## WHAT YOU NEED TO DO
Search the entries for the line containing "کلمات کلیدی". Repeat it, then every line after it, exactly through the final line.

::: INPUT DATA :::

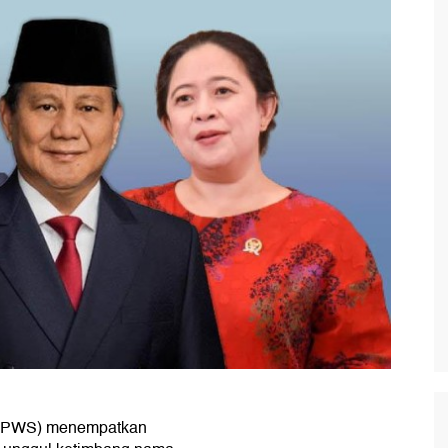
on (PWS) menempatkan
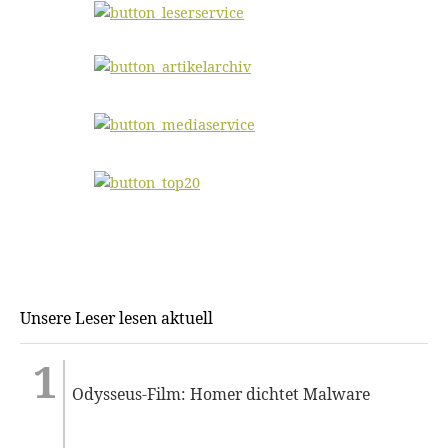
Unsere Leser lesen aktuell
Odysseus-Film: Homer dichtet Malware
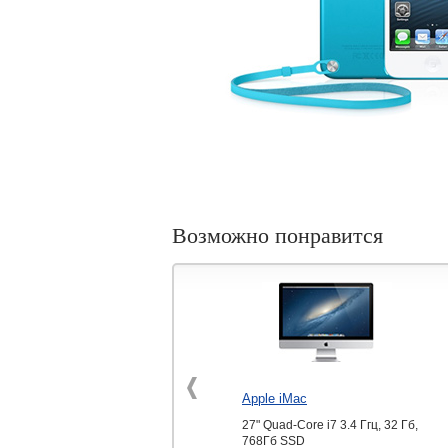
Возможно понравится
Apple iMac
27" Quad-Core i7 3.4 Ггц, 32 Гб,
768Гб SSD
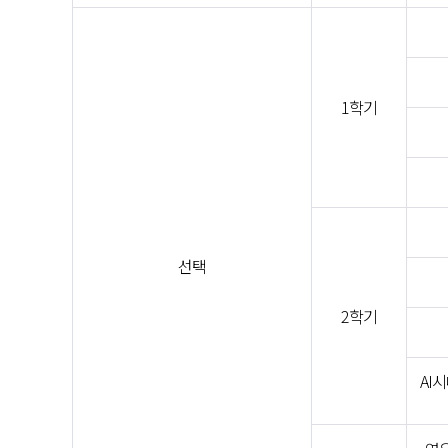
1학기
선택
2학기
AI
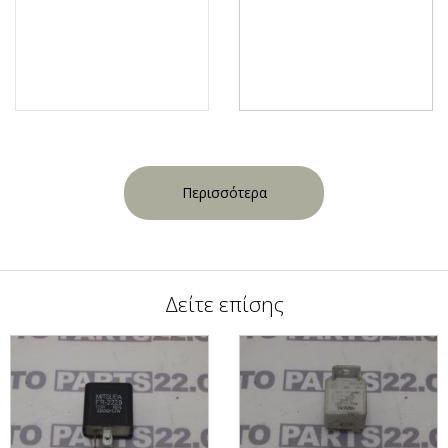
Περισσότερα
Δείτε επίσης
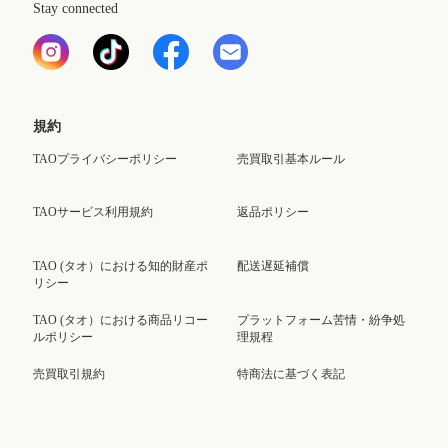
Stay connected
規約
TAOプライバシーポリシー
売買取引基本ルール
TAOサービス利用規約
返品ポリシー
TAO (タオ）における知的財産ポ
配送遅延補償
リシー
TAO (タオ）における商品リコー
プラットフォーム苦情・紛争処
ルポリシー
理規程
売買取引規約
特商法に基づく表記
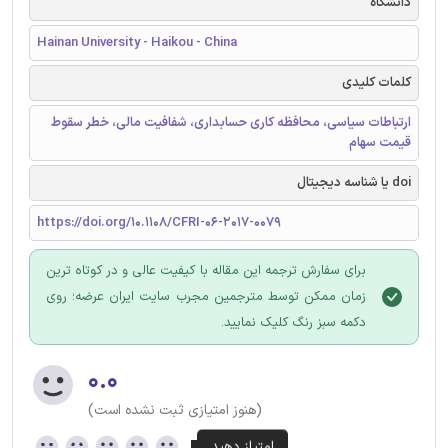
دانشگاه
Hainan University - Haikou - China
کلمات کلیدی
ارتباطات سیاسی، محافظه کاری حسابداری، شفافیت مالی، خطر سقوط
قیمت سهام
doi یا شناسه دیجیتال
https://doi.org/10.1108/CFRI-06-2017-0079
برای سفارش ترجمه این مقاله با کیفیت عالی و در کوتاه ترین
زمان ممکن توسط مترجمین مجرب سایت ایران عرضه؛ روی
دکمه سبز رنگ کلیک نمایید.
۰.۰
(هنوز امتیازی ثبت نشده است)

:::

## SOLUTION TO THIS EXERCISE
کلمات کلیدی
ارتباطات سیاسی، محافظه کاری حسابداری، شفافیت مالی، خطر سقوط
قیمت سهام
doi یا شناسه دیجیتال
https://doi.org/10.1108/CFRI-06-2017-0079
برای سفارش ترجمه این مقاله با کیفیت عالی و در کوتاه ترین
زمان ممکن توسط مترجمین مجرب سایت ایران عرضه؛ روی
دکمه سبز رنگ کلیک نمایید.
۰.۰
(هنوز امتیازی ثبت نشده است)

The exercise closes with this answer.